È un romanzo perfetto e senza salvezza, “Génie la matta” di Inès Cagnati. Una madre silenziosa, una figlia bastarda, sono l’immobile bersaglio di una crudeltà feroce, a cui Gènie risponde con pianti impassibili e rifiuti laceranti. E coltivando il miraggio di una possibilità
Dicevano che era matta, Gènie. Tra di loro e davanti a lei, era sempre “Génie la matta”. Una locuzione composta da un abbreviativo, come se ci fosse confidenza, come se la mancanza di rispetto fosse inevitabile per una donna come lei, a partire dal suo nome, e tale mancanza si ripercuotesse poi in ogni singolo, esausto passo che avrebbe mosso per andare a faticare in una delle fattorie disperse nella nuda campagna francese agli albori della Seconda guerra mondiale.
Alle sue spalle, che trotterella spaurita, c’è Marie la piccola, Marie la bastarda, la figlia che Génie ha avuto in seguito a quella che tutti chiamano la “disgrazia”.
E Marie la insegue questa mamma silenziosa, avvinta dal freddo delle albe rigide e nebbiose e dalla paura di essere seminata, abbandonata, lasciata sola in mezzo al fango colloso delle grigie stradine a sterro. Ha paura, Marie, e insieme brucia d’amore, si affaccia, con l’imprudenza e l’ingenuità dell’infanzia, all’orlo di un dolore squarciante, insostenibile, fisiologicamente esposta ai duri colpi di una madre che non sa farle da madre e che, tuttavia, cerca di garantirle la minima sopravvivenza.

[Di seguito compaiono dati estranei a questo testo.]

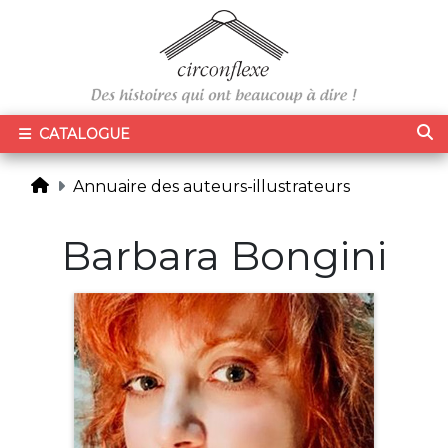
CATALOGUE
Annuaire des auteurs-illustrateurs
Barbara Bongini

I vestiti di Marie sono gli stracci della vergogna e dell’elemosina. Con qualche pezza la mamma, ogni tanto, le fabbrica anche una bambola. I pranzi e le cene sono cumuli di avanzi, a cibare madre e figlia gli scarti di una comunità intera.

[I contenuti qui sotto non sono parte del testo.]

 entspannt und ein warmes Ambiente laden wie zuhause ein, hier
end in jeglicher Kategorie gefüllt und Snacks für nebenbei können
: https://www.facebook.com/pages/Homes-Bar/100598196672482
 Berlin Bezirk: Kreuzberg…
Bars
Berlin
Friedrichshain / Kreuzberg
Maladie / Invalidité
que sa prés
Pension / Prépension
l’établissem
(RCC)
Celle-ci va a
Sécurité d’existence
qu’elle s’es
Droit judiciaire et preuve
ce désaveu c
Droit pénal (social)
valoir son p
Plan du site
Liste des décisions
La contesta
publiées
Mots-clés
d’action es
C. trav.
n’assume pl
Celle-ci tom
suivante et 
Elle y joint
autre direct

Perché Génie, e il frutto della sua disgrazia, non si meritano niente, neppure la pietà.
Insieme sono il perfetto, immobile bersaglio di una crudeltà feroce, che si riversa su di loro come sul resto del creato.
Le bestie vengono ingozzate, macellate, spiumate, violate e la stessa sorte tocca a Génie, sfruttata fino al midollo, abituata al ritorno dai campi coi piedi distrutti, incrostati di terra e paglia, e ad una figlia minuscola che la aspetta, tremante di paura, nel buio ululante di un tugurio piantato sotto ai salici, anche loro impazziti.
E quello che riceve Génie lo restituisce sotto forma di silenzi inscalfibili, pianti immobili e rifiuti laceranti: «Non starmi sempre tra i piedi!», intima a Marie che la rincorre, sfinita e imbrattata di terra e lacrime, per ottenere un po’di attenzione.
In mezzo alla grettezza più cieca, agli scherni e agli abusi, però, si aprono spazi di selvaggia, nuda bellezza. Al centro di questa poesia ancestrale gli elementi naturali e le parole di chi ne coglie, piuttosto che il vantaggio, l’intima essenza.
Sono questi gli echi di un amore lontano, da sempre atteso.
Il miraggio della possibilità, la promessa di una speranza che si rovescia nel colore del giorno, nel movimento degli oceani, nel popolamento dei cieli, si incarna dentro a isole inviolate, paradisi terrestri all’oscuro del peccato originale.
Inès Cagnati imprime al suo romanzo Génie la matta (184 pagine, 18 euro), tradotto da Ena Marchi per Adelphi, perfetto e senza salvezza, un movimento di terra e di sangue a cui non possiamo sottrarci e, allo stesso tempo, si getta oltre il dolore, scoprendo i lucenti bordi di una speranza che vorremmo coltivare, se solo potessimo.
Ogni comunità ha bisogno di generare i suoi mostri, matti artificiali che nascono da una follia di massa, persone che assumano su di sé il peso dei peccati e delle inadeguatezze di tutti e che li esorcizzino, non importa a quale costo. La differenza tra l’essere matto e il diventare matto non è allora mai stata più chiara e sottile: Génie, che matta non è affatto, è spinta a tutta forza verso la pazzia dalla folla ignorante e sanguinaria.
E Marie, sempre piccola, come in una filastrocca, la rincorre inciampando, imbrattata di terra e di lacrime.